The stereotype that Google has of me is not totally correct, but I saw a bunch of interests which were accurate. This discovery was insightful for me because it inforces a general rule about stereotypes: the farther away from the individual that the data comes, the less accurate its conclusions can dependably be for the individual.

The negative feedback loop

Over time, Google has inferred these interests of mine from my activity indirectly. As long as the algorithm satisfies me, I reinforce the stereotype. In this example of online advertising, my stereotype is largely benign, but hopefully it is clear that the concept at work can be translated to different contexts. Stereotypes of all kinds are like algorithms. They efficiently approximate the data that we collect, but with that efficiency comes a compromise in accuracy. When we make efficient approximations of someone’s behavior, for example, based on the groups to which they belong, we lose information about their individual peculiarities. This claim, I think, is clear enough.

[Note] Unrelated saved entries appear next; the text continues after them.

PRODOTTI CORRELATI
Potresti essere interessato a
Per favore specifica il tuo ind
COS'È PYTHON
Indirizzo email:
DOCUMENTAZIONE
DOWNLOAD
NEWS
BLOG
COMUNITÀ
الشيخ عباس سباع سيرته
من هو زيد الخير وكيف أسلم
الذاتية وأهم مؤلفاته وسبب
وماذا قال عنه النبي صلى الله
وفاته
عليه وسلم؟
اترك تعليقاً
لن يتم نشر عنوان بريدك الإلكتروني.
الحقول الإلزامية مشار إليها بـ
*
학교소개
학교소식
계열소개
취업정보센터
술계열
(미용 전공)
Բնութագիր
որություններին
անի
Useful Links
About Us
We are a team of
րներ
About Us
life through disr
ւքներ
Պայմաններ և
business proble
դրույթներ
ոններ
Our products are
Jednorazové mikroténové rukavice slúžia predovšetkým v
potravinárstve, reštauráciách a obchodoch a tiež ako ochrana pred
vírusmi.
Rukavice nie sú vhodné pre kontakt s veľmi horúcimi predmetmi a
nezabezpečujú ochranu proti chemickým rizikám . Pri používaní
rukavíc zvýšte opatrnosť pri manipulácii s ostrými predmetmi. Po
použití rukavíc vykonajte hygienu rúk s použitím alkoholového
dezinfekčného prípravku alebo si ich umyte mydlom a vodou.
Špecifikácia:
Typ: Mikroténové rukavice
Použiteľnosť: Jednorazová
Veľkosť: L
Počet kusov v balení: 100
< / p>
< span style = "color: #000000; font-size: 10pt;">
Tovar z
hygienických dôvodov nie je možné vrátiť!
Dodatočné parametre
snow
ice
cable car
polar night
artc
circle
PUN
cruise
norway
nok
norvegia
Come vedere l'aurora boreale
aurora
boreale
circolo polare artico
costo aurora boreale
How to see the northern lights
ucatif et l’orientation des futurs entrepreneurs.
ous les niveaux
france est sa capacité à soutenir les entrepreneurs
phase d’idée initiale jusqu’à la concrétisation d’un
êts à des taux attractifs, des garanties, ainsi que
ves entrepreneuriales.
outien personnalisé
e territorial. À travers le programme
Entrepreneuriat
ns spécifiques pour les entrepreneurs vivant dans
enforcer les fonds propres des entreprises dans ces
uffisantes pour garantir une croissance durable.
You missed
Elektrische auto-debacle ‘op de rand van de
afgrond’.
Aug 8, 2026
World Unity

What is the value of a stereotype? If this is a purely sociological question, then it’s difficult to answer it as a statistician. The threats of “Big Data” are well noted, though. Cathy O’Neil’s book Weapons of Math Destruction furnishes a collection of more serious examples of algorithms which are the products of an attitude that squeezing meaning out of Big Data is the way of the future for sociological problems.

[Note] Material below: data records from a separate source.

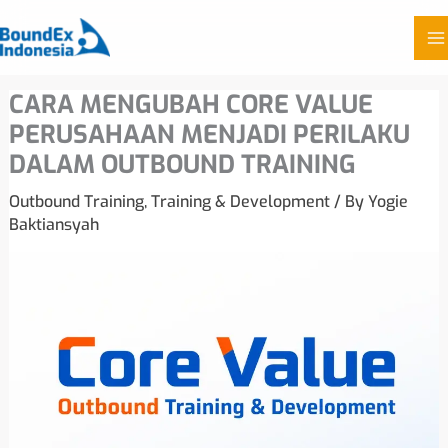
Skip
CARA MENGUBAH CORE VALUE
to
PERUSAHAAN MENJADI PERILAKU
content
DALAM OUTBOUND TRAINING
Outbound Training
,
Training & Development
/ By
Yogie
Baktiansyah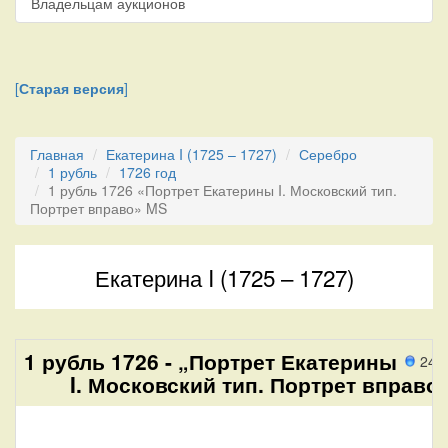
Владельцам аукционов
[
Старая версия
]
Главная
Екатерина I (1725 – 1727)
Серебро
1 рубль
1726 год
1 рубль 1726 «Портрет Екатерины I. Московский тип.
Портрет вправо» MS
Екатерина I (1725 – 1727)
1 рубль 1726 - „Портрет Екатерины
247
I. Московский тип. Портрет вправо“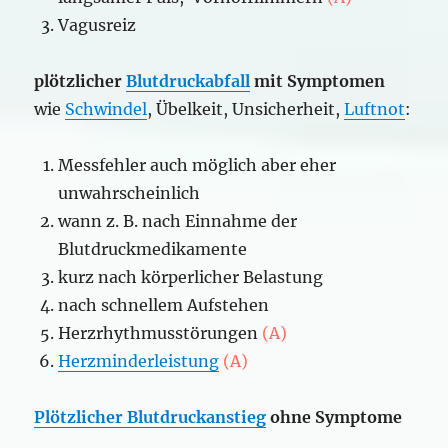
Vagusreiz
plötzlicher
Blutdruckabfall
mit Symptomen
wie
Schwindel
, Übelkeit, Unsicherheit,
Luftnot
:
Messfehler auch möglich aber eher
unwahrscheinlich
wann z. B. nach Einnahme der
Blutdruckmedikamente
kurz nach körperlicher Belastung
nach schnellem Aufstehen
Herzrhythmusstörungen
(A)
Herzminderleistung
(A)
Plötzlicher Blutdruckanstieg
ohne Symptome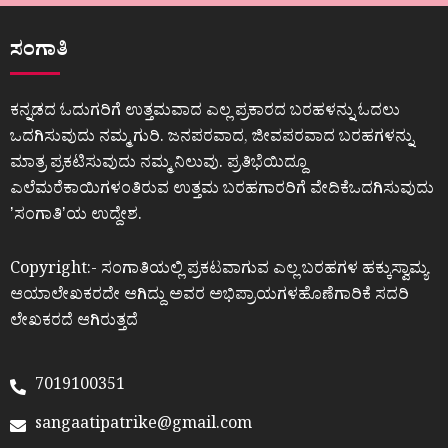
ಸಂಗಾತಿ
ಕನ್ನಡದ ಓದುಗರಿಗೆ ಉತ್ತಮವಾದ ಎಲ್ಲ ಪ್ರಕಾರದ ಬರಹಳನ್ನು ಓದಲು
ಒದಗಿಸುವುದು ನಮ್ಮ ಗುರಿ. ಜನಪರವಾದ, ಜೀವಪರವಾದ ಬರಹಗಳನ್ನು
ಮಾತ್ರ ಪ್ರಕಟಿಸುವುದು ನಮ್ಮ ನಿಲುವು. ಪ್ರತಿಭೆಯಿದ್ದೂ
ಎಲೆಮರೆಕಾಯಿಗಳಂತಿರುವ ಉತ್ತಮ ಬರಹಗಾರರಿಗೆ ವೇದಿಕೆಒದಗಿಸುವುದು
ʼಸಂಗಾತಿʼಯ ಉದ್ದೇಶ.
Copyright:- ಸಂಗಾತಿಯಲ್ಲಿ ಪ್ರಕಟವಾಗುವ ಎಲ್ಲ ಬರಹಗಳ ಹಕ್ಕುಸ್ವಾಮ್ಯ
ಆಯಾಲೇಖಕರದೇ ಆಗಿದ್ದು ಅವರ ಅಭಿಪ್ರಾಯಗಳಹೊಣೆಗಾರಿಕೆ ಸದರಿ
ಲೇಖಕರದೆ ಆಗಿರುತ್ತದೆ
7019100351
sangaatipatrike@gmail.com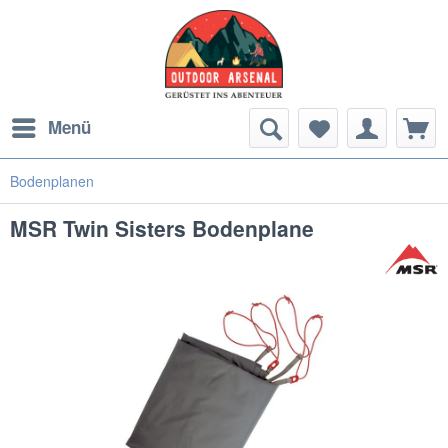
Menü
Bodenplanen
MSR Twin Sisters Bodenplane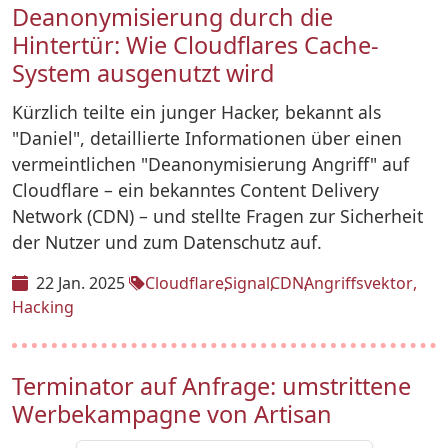
Deanonymisierung durch die
Hintertür: Wie Cloudflares Cache-
System ausgenutzt wird
Kürzlich teilte ein junger Hacker, bekannt als
"Daniel", detaillierte Informationen über einen
vermeintlichen "Deanonymisierung Angriff" auf
Cloudflare – ein bekanntes Content Delivery
Network (CDN) – und stellte Fragen zur Sicherheit
der Nutzer und zum Datenschutz auf.
22 Jan. 2025
Cloudflare
Signal
CDN
Angriffsvektor
Hacking
Terminator auf Anfrage: umstrittene
Werbekampagne von Artisan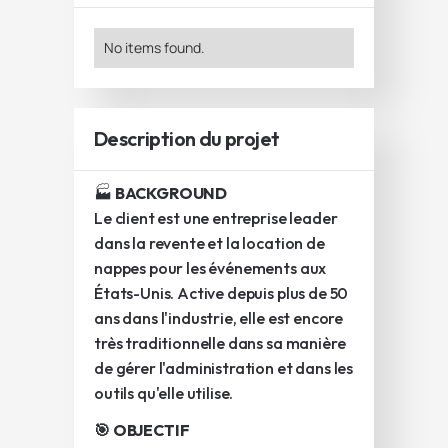
No items found.
Description du projet
🏭
BACKGROUND
Le client est une entreprise leader
dans la revente et la location de
nappes pour les événements aux
États-Unis. Active depuis plus de 50
ans dans l'industrie, elle est encore
très traditionnelle dans sa manière
de gérer l'administration et dans les
outils qu'elle utilise.
🎯 OBJECTIF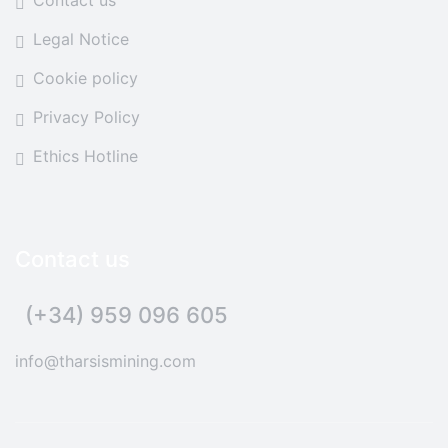
Contact us
Legal Notice
Cookie policy
Privacy Policy
Ethics Hotline
Contact us
(+34) 959 096 605
info@tharsismining.com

For example, one might look at university rankings to decide to which colleges they should apply, but there is nothing “true” about the University of Virginia being a better place to study than the University of Florida. Maybe if you asked a billion people which one is better, then you can bet that they will favor Virginia in a mass, but that’s not corresponding to any facts of the universe! The US News staff doesn’t count the goodness particles floating in the Gainesville sky and weigh its ranking on that metric. Yet it’s easier for us to steamroll ahead with decisions informed by numbers than to perform a cost-benefit analysis with even less complete data like impressions that we glean from a website and maybe a conversation or two; it’s also easier for university administrators to invest in those features of their university which are relevant to their ranking than to make personal judgment calls on what most needs fixing. Of course, I am now indulging in an oversimplification of both of these processes.

The assumption underlying these applications of Big Data is that people behave in accordance with categories. Political groups cohere in their decisions, this assumption further suggests, as do ethnic and religious and socioeconomic ones, and so they will be treated according to their group. The problem with this assumption is two-fold. Firstly, it can sharpen ideological boundaries by refining echo chambers and quelling cross-pollination. For example, if politically radical individuals are only recommended politically radical YouTube videos, and if those same videos are rarely recommended to politically opposed individuals, then the consumers of that content may falsely believe their opinions to be widely accepted and not reasonably opposed.

Secondly, it allows for centralized authority. For example, if schoolteachers’ efficacy can be judged by exam scores, then one person with a computer can decide who in a district should be fired by crunching the exam data set and ignoring unmeasurable facts of the exam and the settings in which it was administered. To let all decisions like these be made algorithmically is to decide from the outset that the truth of a judgment is less important than the specificity of it. When authority is centralized, these facts may be lost. So, enabling (and ennobling) algorithms with negative feedback loops of this kind for the purpose of increasing efficiency invites division and ignores local and individual economic peculiarities.

These two issues seem to invite plenty of extrapolation into political realms which I will not try to do here because I have not even argued for an ethical conclusion to the phenomenon of data-driven feedback loops. I did use the adjective “negative,” which is suggestive, but it’s not an argument. The problem of algorithmic thinking is not “my problem with algorithms.” I am only clarifying an idea which sees itself in these relevant debates.